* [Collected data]

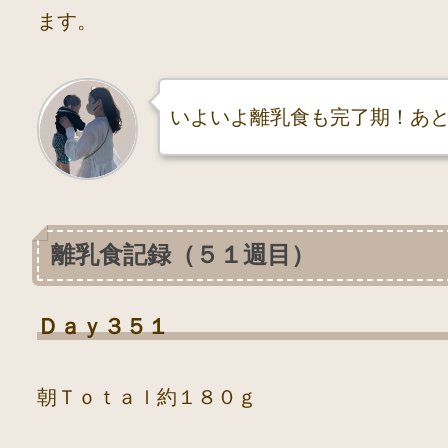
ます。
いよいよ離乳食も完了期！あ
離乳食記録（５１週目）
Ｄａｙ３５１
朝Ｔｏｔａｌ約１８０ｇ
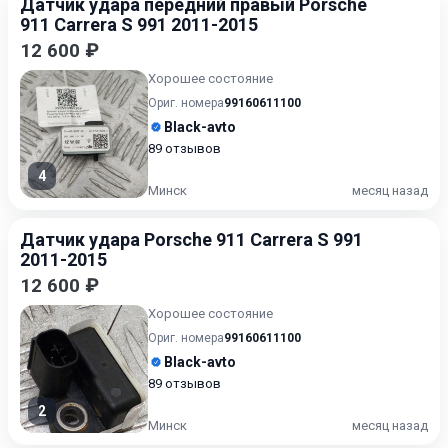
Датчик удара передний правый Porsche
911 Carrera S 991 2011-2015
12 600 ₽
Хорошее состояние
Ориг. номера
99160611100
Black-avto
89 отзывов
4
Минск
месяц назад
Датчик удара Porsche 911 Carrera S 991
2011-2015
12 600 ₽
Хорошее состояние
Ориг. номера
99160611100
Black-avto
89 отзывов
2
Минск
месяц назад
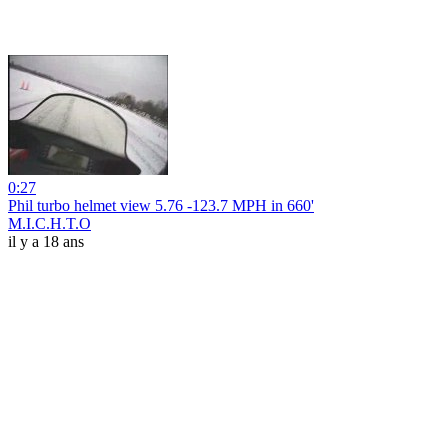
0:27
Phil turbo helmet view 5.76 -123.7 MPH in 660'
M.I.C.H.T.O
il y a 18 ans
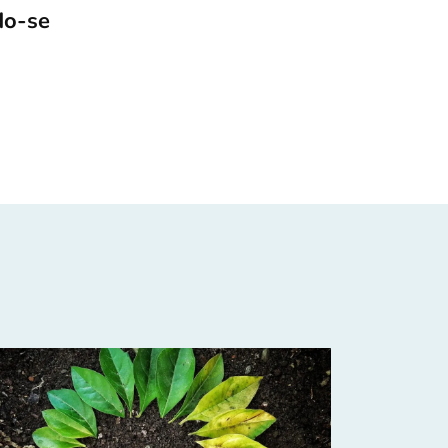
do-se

* [Work to be completed]
Show every line from the entries above in which "Porsche" appears.

* [Solved exercise]
Датчик удара передний правый Porsche
Датчик удара Porsche 911 Carrera S 991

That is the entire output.